WHAT IS NEEDED: Filter the lines below, copying only those with the string "city".

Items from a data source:
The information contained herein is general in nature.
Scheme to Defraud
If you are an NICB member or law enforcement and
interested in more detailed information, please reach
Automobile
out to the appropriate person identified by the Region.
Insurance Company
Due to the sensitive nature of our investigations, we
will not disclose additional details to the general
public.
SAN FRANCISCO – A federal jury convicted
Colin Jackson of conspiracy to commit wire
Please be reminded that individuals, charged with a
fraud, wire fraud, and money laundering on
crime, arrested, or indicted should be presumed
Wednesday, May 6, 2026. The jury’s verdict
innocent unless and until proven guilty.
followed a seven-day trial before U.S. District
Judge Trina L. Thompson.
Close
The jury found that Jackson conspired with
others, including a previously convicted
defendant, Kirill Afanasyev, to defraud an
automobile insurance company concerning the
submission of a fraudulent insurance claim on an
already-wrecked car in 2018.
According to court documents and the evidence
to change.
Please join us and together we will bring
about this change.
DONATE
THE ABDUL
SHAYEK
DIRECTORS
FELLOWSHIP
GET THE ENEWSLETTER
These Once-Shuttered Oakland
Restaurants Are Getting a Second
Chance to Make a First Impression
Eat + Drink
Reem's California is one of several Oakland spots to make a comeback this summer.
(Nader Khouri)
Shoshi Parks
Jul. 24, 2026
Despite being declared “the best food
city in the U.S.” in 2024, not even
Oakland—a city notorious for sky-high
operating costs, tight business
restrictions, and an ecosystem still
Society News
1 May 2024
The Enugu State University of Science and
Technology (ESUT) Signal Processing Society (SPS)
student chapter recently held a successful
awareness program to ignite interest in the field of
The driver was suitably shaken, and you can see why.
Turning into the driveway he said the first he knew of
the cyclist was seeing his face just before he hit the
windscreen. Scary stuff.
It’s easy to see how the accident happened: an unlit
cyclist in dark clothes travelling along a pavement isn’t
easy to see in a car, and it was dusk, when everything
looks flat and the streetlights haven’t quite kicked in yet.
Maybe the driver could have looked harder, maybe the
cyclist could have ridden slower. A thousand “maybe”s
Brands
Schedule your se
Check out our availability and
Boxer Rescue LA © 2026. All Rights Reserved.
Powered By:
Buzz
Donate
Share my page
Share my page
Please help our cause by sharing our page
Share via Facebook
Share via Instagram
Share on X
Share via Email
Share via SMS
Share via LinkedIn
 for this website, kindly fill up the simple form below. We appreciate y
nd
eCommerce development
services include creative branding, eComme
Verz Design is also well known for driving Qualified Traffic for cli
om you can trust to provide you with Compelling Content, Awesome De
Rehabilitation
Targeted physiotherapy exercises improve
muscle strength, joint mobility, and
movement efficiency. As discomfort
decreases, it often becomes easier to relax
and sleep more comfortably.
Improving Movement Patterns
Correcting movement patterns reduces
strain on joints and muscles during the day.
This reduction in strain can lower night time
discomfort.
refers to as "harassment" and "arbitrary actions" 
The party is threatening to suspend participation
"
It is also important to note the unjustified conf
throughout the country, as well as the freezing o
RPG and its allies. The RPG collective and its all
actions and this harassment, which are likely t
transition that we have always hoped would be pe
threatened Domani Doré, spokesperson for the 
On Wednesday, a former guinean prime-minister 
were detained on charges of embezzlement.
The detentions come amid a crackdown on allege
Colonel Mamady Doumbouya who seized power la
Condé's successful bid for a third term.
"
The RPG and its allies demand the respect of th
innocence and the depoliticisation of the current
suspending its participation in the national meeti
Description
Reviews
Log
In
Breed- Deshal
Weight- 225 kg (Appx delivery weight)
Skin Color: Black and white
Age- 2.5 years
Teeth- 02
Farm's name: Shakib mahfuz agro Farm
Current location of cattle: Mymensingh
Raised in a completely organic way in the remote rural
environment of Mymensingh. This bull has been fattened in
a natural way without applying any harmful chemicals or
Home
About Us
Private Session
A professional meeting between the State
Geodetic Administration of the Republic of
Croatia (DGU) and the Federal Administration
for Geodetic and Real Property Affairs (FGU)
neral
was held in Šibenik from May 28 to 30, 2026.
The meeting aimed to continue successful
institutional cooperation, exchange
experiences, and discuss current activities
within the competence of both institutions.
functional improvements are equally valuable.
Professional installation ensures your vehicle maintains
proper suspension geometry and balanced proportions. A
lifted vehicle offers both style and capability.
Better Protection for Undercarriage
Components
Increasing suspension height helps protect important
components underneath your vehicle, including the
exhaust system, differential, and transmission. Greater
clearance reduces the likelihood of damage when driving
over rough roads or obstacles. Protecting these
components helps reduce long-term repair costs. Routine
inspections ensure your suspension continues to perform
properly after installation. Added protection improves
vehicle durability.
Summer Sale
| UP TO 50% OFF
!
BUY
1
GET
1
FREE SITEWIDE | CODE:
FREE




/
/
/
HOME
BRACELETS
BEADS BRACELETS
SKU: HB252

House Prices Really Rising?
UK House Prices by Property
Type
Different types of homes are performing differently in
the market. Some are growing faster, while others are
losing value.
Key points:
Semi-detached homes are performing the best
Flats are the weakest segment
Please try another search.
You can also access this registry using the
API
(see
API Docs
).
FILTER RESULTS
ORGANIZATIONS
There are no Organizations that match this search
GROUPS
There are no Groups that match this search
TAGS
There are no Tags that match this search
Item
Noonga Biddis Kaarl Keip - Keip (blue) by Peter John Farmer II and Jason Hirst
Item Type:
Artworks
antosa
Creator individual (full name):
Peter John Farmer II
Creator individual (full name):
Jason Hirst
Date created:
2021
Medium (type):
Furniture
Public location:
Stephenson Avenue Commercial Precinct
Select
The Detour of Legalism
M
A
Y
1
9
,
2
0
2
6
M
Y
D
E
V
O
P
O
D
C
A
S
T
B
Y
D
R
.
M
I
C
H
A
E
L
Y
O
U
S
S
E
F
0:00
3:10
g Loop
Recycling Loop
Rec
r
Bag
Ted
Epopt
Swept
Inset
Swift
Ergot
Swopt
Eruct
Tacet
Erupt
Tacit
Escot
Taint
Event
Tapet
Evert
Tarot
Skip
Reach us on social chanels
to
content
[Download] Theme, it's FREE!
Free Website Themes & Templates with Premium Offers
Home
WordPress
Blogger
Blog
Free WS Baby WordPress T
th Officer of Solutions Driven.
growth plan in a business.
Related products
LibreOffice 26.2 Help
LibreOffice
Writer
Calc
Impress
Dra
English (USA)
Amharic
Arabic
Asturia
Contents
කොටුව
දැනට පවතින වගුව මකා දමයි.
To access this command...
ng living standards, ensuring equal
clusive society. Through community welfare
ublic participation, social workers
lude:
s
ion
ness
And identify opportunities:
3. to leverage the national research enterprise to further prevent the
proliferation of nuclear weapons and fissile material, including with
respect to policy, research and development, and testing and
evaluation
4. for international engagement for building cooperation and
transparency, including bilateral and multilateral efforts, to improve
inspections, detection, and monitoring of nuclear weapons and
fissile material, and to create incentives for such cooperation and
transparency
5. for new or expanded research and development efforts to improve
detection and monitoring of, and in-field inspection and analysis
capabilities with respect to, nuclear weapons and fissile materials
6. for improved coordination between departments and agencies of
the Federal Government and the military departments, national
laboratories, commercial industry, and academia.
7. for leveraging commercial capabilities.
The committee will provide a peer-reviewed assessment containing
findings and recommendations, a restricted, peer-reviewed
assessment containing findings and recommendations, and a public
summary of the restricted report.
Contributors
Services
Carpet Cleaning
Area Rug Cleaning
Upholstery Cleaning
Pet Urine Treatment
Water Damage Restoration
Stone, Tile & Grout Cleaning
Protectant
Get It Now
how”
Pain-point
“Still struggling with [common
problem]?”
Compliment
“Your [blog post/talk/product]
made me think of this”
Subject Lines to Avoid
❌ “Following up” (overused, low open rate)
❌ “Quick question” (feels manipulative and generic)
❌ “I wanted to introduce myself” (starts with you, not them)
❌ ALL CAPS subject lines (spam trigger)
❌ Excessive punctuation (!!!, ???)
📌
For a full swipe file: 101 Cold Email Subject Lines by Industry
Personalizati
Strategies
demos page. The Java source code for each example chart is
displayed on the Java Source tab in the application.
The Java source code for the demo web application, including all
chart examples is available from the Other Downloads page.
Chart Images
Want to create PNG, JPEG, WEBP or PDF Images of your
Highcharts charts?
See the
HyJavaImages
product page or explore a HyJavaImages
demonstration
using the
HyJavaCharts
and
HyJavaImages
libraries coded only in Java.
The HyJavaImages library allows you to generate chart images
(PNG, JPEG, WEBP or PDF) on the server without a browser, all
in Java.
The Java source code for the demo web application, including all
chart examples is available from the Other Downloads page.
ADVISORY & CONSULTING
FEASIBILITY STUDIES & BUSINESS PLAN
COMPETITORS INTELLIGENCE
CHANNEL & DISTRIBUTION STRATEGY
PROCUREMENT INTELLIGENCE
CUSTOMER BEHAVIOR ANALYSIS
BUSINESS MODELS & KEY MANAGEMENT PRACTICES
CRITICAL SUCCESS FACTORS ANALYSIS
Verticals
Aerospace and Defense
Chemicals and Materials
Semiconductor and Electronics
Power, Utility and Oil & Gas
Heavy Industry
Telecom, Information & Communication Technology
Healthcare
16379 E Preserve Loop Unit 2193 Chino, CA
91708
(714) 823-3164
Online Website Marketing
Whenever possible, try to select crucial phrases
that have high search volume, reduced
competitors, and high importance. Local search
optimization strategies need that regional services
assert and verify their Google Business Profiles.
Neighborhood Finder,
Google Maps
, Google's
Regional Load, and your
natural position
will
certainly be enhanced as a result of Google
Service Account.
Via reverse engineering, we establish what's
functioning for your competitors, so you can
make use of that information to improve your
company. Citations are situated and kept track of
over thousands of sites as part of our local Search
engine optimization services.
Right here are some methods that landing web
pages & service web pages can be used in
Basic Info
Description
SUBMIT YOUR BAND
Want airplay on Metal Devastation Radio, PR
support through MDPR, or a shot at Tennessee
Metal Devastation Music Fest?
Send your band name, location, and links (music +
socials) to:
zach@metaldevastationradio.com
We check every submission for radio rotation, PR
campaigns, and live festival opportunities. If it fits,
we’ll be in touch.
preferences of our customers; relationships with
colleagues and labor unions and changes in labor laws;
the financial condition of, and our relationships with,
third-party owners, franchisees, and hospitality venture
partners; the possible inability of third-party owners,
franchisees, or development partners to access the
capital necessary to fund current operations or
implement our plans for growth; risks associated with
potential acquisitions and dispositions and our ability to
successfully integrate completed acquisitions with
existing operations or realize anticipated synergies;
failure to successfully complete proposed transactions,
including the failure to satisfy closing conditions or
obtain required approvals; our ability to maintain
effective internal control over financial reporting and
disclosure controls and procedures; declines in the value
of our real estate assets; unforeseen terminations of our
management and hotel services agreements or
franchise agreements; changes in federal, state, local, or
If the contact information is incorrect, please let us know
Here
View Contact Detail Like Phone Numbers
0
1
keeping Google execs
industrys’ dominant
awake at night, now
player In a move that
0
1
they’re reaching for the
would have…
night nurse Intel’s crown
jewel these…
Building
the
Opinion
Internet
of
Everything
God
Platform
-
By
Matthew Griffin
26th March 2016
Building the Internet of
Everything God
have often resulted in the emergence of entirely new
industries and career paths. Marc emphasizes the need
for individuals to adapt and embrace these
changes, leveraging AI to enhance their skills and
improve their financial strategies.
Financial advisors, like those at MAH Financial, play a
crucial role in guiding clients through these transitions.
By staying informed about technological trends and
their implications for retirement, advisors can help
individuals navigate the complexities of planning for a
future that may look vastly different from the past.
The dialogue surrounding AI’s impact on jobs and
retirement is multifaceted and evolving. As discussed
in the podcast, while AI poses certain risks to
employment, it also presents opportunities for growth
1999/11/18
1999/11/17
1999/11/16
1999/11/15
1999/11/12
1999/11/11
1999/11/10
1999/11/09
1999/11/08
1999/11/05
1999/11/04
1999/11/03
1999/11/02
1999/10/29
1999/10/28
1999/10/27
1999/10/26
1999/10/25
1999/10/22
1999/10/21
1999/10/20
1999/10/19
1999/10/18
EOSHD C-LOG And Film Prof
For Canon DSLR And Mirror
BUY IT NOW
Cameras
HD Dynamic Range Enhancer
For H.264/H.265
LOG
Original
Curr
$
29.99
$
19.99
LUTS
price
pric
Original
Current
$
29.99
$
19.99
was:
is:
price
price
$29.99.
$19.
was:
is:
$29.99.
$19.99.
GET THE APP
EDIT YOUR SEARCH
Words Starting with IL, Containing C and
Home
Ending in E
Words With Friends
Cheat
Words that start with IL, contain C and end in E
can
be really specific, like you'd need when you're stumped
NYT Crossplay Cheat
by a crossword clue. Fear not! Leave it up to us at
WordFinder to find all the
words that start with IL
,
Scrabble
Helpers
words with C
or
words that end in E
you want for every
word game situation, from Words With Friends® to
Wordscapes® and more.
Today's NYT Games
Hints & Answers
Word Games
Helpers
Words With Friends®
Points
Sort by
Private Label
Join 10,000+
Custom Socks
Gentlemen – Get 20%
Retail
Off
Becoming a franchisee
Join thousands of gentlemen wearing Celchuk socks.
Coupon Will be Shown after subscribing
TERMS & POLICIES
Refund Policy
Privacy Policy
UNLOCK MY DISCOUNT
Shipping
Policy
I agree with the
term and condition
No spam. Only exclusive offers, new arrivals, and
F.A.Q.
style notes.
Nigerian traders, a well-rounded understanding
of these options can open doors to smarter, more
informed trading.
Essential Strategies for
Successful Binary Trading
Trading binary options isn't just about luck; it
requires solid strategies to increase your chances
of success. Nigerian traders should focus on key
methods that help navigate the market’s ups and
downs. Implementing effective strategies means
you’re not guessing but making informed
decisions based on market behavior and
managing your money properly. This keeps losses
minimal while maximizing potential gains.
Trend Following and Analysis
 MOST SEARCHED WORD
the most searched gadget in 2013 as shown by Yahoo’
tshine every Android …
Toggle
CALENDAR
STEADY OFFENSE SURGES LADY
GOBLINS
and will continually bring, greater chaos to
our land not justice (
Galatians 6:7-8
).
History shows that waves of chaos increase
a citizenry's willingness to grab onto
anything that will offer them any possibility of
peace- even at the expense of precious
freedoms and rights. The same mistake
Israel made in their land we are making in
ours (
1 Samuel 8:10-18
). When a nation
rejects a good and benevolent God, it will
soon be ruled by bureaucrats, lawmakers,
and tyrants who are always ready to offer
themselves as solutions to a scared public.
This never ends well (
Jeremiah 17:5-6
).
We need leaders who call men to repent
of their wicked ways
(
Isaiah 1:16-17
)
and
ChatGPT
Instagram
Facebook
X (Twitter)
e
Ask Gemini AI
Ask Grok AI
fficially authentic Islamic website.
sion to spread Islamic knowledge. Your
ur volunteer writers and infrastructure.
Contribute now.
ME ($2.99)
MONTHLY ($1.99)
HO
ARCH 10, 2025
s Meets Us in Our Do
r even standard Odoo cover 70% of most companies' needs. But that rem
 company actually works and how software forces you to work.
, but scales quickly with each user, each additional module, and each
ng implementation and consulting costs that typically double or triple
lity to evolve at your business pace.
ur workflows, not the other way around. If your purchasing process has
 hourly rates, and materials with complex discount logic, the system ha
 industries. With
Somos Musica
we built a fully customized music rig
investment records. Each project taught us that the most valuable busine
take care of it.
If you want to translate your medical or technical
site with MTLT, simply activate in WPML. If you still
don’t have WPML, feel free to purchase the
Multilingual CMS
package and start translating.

SOLUTION FOR THIS EXERCISE:
city in the U.S.” in 2024, not even
Oakland—a city notorious for sky-high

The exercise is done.